■ The task
Please return the lines, both ends included, that run from the one containing "Благодарю за поздравления!" to the last line of the data below, exactly and alone.

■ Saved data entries
-*-*-

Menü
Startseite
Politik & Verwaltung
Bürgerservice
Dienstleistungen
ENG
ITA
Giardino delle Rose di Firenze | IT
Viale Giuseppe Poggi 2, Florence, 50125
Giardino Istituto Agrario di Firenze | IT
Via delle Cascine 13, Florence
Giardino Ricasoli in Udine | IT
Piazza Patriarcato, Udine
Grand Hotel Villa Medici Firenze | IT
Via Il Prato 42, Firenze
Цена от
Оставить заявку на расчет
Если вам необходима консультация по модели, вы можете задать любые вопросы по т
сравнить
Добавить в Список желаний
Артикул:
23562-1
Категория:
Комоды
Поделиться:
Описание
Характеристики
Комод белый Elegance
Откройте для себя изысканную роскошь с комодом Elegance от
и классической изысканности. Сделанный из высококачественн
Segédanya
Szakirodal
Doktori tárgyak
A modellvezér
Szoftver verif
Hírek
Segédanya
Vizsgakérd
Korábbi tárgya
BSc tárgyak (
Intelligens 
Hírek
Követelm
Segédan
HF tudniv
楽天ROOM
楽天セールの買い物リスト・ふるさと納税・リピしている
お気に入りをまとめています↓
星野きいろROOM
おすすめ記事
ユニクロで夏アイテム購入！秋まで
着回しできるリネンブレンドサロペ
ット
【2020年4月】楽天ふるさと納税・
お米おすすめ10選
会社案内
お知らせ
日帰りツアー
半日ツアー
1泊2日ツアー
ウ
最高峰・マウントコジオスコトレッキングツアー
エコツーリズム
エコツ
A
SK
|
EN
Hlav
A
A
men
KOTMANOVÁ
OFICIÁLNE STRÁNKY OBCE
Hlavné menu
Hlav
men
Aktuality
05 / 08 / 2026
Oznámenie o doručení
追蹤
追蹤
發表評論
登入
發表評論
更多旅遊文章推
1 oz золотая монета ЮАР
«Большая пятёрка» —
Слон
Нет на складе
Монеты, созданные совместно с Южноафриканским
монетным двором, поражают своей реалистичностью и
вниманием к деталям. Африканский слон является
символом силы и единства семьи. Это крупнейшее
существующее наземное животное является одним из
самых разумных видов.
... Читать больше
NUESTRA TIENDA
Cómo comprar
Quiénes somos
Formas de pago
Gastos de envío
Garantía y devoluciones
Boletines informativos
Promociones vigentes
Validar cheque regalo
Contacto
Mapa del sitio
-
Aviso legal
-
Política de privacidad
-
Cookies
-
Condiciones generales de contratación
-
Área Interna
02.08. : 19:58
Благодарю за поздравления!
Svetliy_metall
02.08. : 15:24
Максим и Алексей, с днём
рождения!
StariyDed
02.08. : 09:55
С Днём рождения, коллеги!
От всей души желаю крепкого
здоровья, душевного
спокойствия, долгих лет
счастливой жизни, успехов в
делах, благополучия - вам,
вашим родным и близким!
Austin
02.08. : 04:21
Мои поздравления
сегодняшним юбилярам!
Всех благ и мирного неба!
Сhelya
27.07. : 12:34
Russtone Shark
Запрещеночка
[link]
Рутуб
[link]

-*-*-

■ Result of this exercise
Благодарю за поздравления!
Svetliy_metall
02.08. : 15:24
Максим и Алексей, с днём
рождения!
StariyDed
02.08. : 09:55
С Днём рождения, коллеги!
От всей души желаю крепкого
здоровья, душевного
спокойствия, долгих лет
счастливой жизни, успехов в
делах, благополучия - вам,
вашим родным и близким!
Austin
02.08. : 04:21
Мои поздравления
сегодняшним юбилярам!
Всех благ и мирного неба!
Сhelya
27.07. : 12:34
Russtone Shark
Запрещеночка
[link]
Рутуб
[link]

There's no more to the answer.